Oatmeal Apple Carrot Cake

Ingredients:
Dry Ingredients:
2 cups (200 g) rolled oats, chopped in a blender
1 teaspoon baking powder
Wet Ingredients:
1 cup (240 ml) milk of your choice (e.g., skim milk, almond milk, oat milk)
1 carrot, grated
1 apple, grated
Add-ins(OPTIONAL):
9 dried apricots, rinsed with hot water and chopped
4 tablespoons raisins, rinsed with hot water
Instructions:
Preheat your oven to 350°F (175°C).
Line a cake tin with paper liners or lightly grease with cooking spray.
Prepare the Oats:
Place the rolled oats in a blender or food processor.

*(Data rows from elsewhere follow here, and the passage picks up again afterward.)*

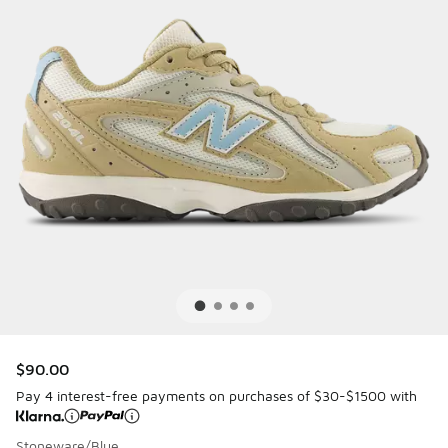
$90.00
Pay 4 interest-free payments on purchases of $30-$1500 with
Stoneware/Blue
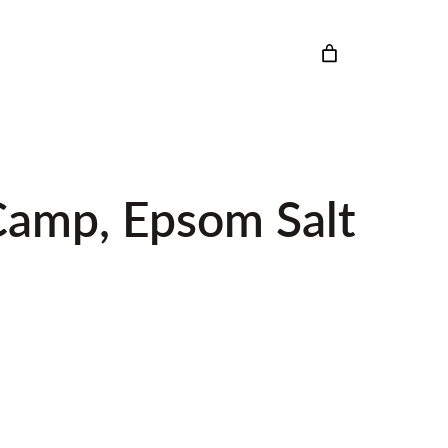
 Camp, Epsom Salt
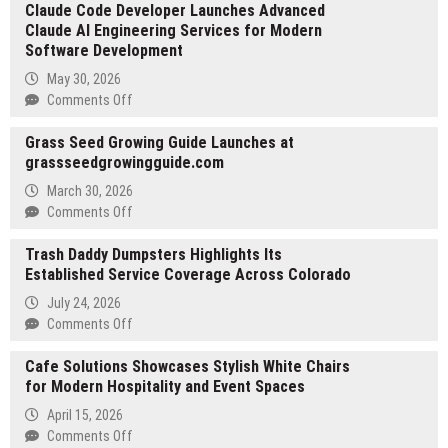
Claude Code Developer Launches Advanced
Kendall
Claude AI Engineering Services for Modern
Applies
Software Development
Military
Precision
May 30, 2026
to
on
Comments Off
Civilian
Claude
Project
Grass Seed Growing Guide Launches at
Code
Leadership
grassseedgrowingguide.com
Developer
Launches
March 30, 2026
Advanced
on
Comments Off
Claude
Grass
AI
Trash Daddy Dumpsters Highlights Its
Seed
Engineering
Established Service Coverage Across Colorado
Growing
Services
Guide
July 24, 2026
for
Launches
on
Comments Off
Modern
at
Trash
Software
grassseedgrowingguide.com
Cafe Solutions Showcases Stylish White Chairs
Daddy
Development
for Modern Hospitality and Event Spaces
Dumpsters
Highlights
April 15, 2026
Its
on
Comments Off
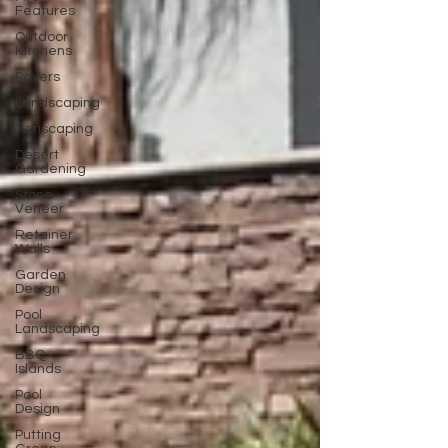
Features
Outdoor
Kitchens
Pavers
Landscaping
Xeriscaping
Desert
Gardening
Stone
Veneer
Retainer
Walls
Garden
Design
Pool
Landscaping
BBQ
Islands
Pool
Design
Putting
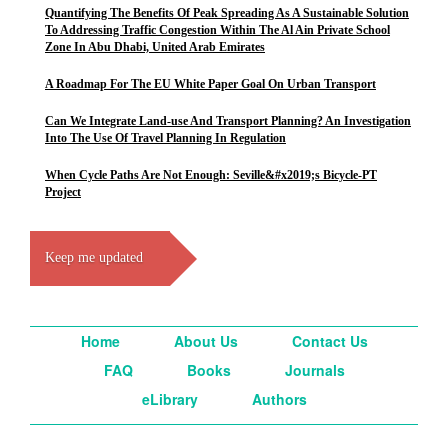
Quantifying The Benefits Of Peak Spreading As A Sustainable Solution
To Addressing Traffic Congestion Within The Al Ain Private School
Zone In Abu Dhabi, United Arab Emirates
A Roadmap For The EU White Paper Goal On Urban Transport
Can We Integrate Land-use And Transport Planning? An Investigation
Into The Use Of Travel Planning In Regulation
When Cycle Paths Are Not Enough: Seville&#x2019;s Bicycle-PT
Project
Keep me updated
Home
About Us
Contact Us
FAQ
Books
Journals
eLibrary
Authors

Pulse until they reach a coarse flour-like consistency.
Mix Dry Ingredients:
In a large mixing bowl, combine the chopped oats and baking powder.
Stir well to ensure the baking powder is evenly distributed.
Add Wet Ingredients:
Add the grated carrot, grated apple, chopped dried apricots, and rinsed raisins to the dry mixture.
Pour in the milk.
Stir until all ingredients are thoroughly combined. The batter will be thick.
Rest the Batter:
Let the batter sit for about 10 minutes. This allows the oats to absorb some liquid, resulting in a moist cake.
Fill the Muffin Tin:
Evenly distribute the batter into the prepared cake.
Fill almost to the top, as this cake won’t rise significantly.
Bake:
Bake in the preheated oven for 25-30 minutes.
Cake is done when a toothpick inserted into the center comes out clean.
Cool and Serve:
Remove the cake from the oven and let them cool in the tin for about 5 minutes.
Transfer to a wire rack to cool completely.
Enjoy immediately or store in an airtight container for up to 3 days.